Polycaprolactone/polysaccharide functional composites for low-temperature fused deposition modelling.

Fused deposition modelling (FDM) is a commonly used 3D printing technology. The development of FDM materials was essential for the product quality of FDM. In this work, a series of polycaprolactone (PCL)-based composites for low-temperature FDM were developed. By melt blending technique, different ratios of starch were added into PCL to improve the performances of FDM, and the printability, tensile strength, rheological properties, crystallization behaviors and biological performances of the composites were studied. The PCL/starch composite had the best performance in FDM process with the starch ratio of 9 ph at 80-90 °C. The melting strength and solidification rate of PCL/starch composites were improved. The starch also increased the crystallization temperature, degree of crystallinity and crystallization rate of PCL/starch composites, while had no negative effects on the tensile strength of PCL. Due to the low printing temperature, various kinds of bioactive components were added into PCL/starch composites for preparation of antibacterial and biocompatible materials for FDM. The present work provides a new method to develop novel low-temperature FDM materials with various functions.

Introduction

Three-dimensional (3D) printing is an advanced technology for customized manufacturing [[1], [2], [3]]. By stacking materials layer by layer, objects could be produced based on computer-aided design models by 3D printing, which has been widely applied in medical field [4,5], part manufacturing [6], automobile industry [7], and so on. The 3D printing technology has various types, including fused deposition modelling (FDM) [8], stereo lithography appearance (SLA) [9], selective laser sintering (SLS) [10], laminated object manufacturing (LOM) [11], patternless casting manufacturing (PCM) [12], and so on. Among all the types of 3D printing, FDM is commonly used because of its low the cost and easy operation [13,14]. In the FDM process, the material has the very significant influence on the quality and function of the printed products [[15], [16], [17]]. Therefore, it has high theoretic meaning and realistic value to develop high-performance materials for FDM.

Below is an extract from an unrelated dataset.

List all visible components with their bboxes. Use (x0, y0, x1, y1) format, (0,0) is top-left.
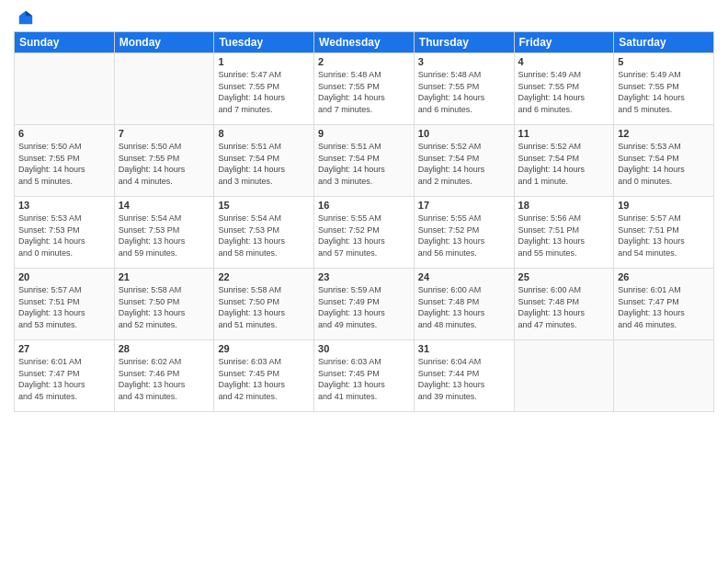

The common-used thermoplastic materials for FDM, such as polylactic acid [18], poly(acrylonitrile-co-butadiene-co-styrene) [19] and polycarbonate [20], were manufactured at the temperature higher than 200 °C. The high manufacturing temperature leads to high energy consumption and low safety, especially for small-scale household FDM printer. Moreover, it was reported that volatile organic compounds (VOC) and air-borne micro-particles of plastics were produced continuously during the FDM processes under high temperature, which will be harmful to the health of the users [21,22]. Moreover, the high manufacturing temperature hinders the addition of bioactive components into the FDM materials, limiting the functionalization of these materials.

Polycaprolactone (PCL) is a kind of linear aliphatic polyester with good flexibility, machinability, biodegradability and biocompatibility, which is semi-crystalline under room temperature, and the melting temperature of PCL ranges from 59 to 64 °C. The above-mentioned properties makes PCL a potential candidate of functional FDM materials [23]. However, pristine PCL possesses many disadvantages for FDM, including low solidifying rate and insufficient melt strength, which are obstacles of large-scale application apply of PCL as a FDM material [24,25]. Recently, many types of PCL-based 3D printing materials were developed [26,27], but the raw materials of these materials were mainly slurry and the manufacturing process needed dedicated devices for modelling.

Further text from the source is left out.